§ WORK ORDER:
Without the images, set down each entry exactly.

Page-level text extractions
»»
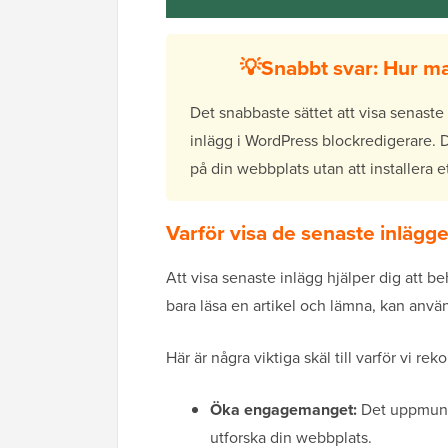
💡Snabbt svar: Hur ma
Det snabbaste sättet att visa senast
inlägg i WordPress blockredigerare. De
på din webbplats utan att installera et
Varför visa de senaste inlägg
Att visa senaste inlägg hjälper dig att be
bara läsa en artikel och lämna, kan anvä
Här är några viktiga skäl till varför vi r
Öka engagemanget:
Det uppmuntra
utforska din webbplats.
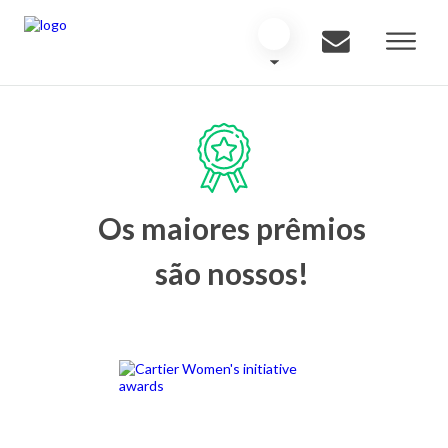
Os maiores prêmios
são nossos!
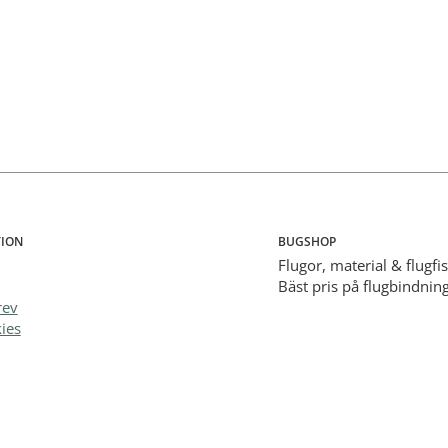
ION
BUGSHOP
Flugor, material & flugfi
Bäst pris på flugbindning
rev
ies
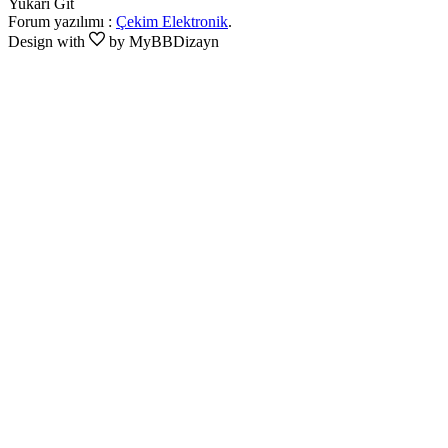
Yukarı Git
Forum yazılımı :
Çekim Elektronik
.
Design with
by MyBBDizayn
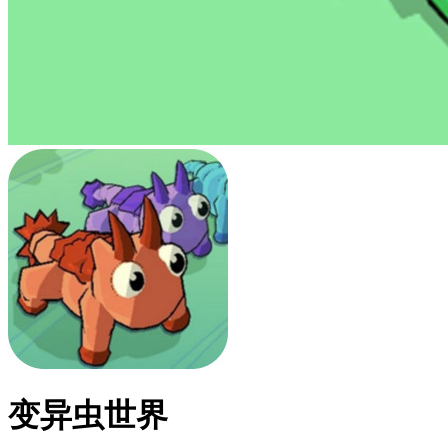
变异虫世界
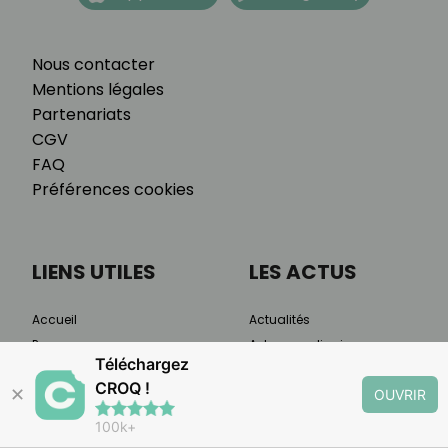
Nous contacter
Mentions légales
Partenariats
CGV
FAQ
Préférences cookies
LIENS UTILES
LES ACTUS
Accueil
Actualités
Programme
Astuces culinaires
Téléchargez
Tarifs
Alimentation
CROQ !
✕
Témoignages
Bien-être
OUVRIR
S'inscrire
Minceur
100k+
Méthode
Recettes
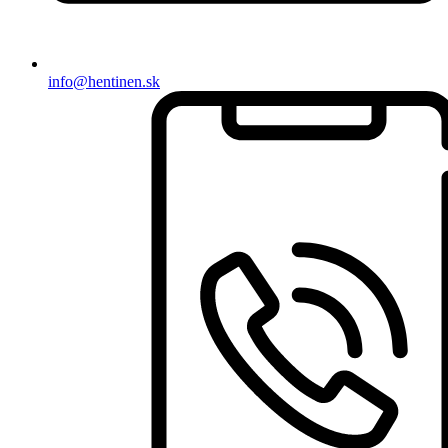
info@hentinen.sk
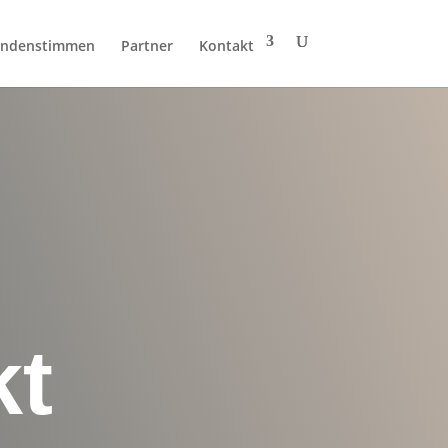
ndenstimmen
Partner
Kontakt
kt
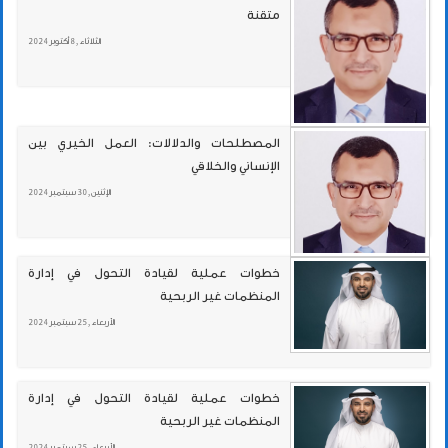
متقنة
الثلاثاء , 8 أكتوبر 2024
المصطلحات والدلالات: العمل الخيري بين
الإنساني والخلاقي
الإثنين , 30 سبتمبر 2024
خطوات عملية لقيادة التحول في إدارة
المنظمات غير الربحية
الأربعاء , 25 سبتمبر 2024
خطوات عملية لقيادة التحول في إدارة
المنظمات غير الربحية
الأربعاء , 25 سبتمبر 2024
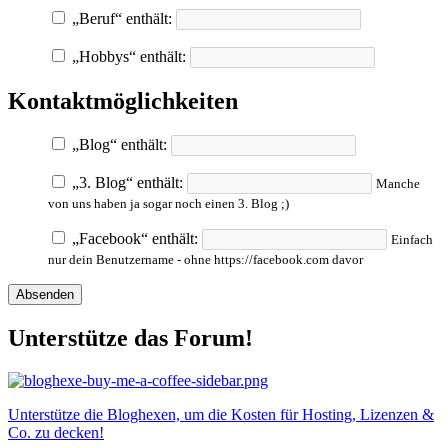
„Beruf“ enthält:
„Hobbys“ enthält:
Kontaktmöglichkeiten
„Blog“ enthält:
„3. Blog“ enthält:
Manche
von uns haben ja sogar noch einen 3. Blog ;)
„Facebook“ enthält:
Einfach
nur dein Benutzername - ohne https://facebook.com davor
Unterstütze das Forum!
Unterstütze die Bloghexen, um die Kosten für Hosting, Lizenzen &
Co. zu decken!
««
§ RESULT FOR THIS TASK:
💡Snabbt svar: Hur ma
Det snabbaste sättet att visa senast
inlägg i WordPress blockredigerare. De
på din webbplats utan att installera et
Varför visa de senaste inlägg
Att visa senaste inlägg hjälper dig att be
bara läsa en artikel och lämna, kan anvä
Här är några viktiga skäl till varför vi r
Öka engagemanget:
Det uppmuntra
utforska din webbplats.
Os maiores prêmios
são nossos!
ION
BUGSHOP
Flugor, material & flugfi
Bäst pris på flugbindning
rev
ies
Yukarı Git
Forum yazılımı :
Çekim Elektronik
.
Design with
by MyBBDizayn
变异虫世界
Nous contacter
Mentions légales
Partenariats
CGV
FAQ
Préférences cookies
LIENS UTILES
LES ACTUS
Accueil
Actualités
Programme
Astuces culinaires
Téléchargez
Tarifs
Alimentation
CROQ !
✕
Témoignages
Bien-être
OUVRIR
S'inscrire
Minceur
100k+
Méthode
Recettes
info@hentinen.sk
ndenstimmen
Partner
Kontakt
kt
متقنة
الثلاثاء , 8 أكتوبر 2024
المصطلحات والدلالات: العمل الخيري بين
الإنساني والخلاقي
الإثنين , 30 سبتمبر 2024
خطوات عملية لقيادة التحول في إدارة
المنظمات غير الربحية
الأربعاء , 25 سبتمبر 2024
خطوات عملية لقيادة التحول في إدارة
المنظمات غير الربحية
الأربعاء , 25 سبتمبر 2024
„Beruf“ enthält:
„Hobbys“ enthält:
Kontaktmöglichkeiten
„Blog“ enthält:
„3. Blog“ enthält:
Manche
von uns haben ja sogar noch einen 3. Blog ;)
„Facebook“ enthält:
Einfach
nur dein Benutzername - ohne https://facebook.com davor
Unterstütze das Forum!
Unterstütze die Bloghexen, um die Kosten für Hosting, Lizenzen &
Co. zu decken!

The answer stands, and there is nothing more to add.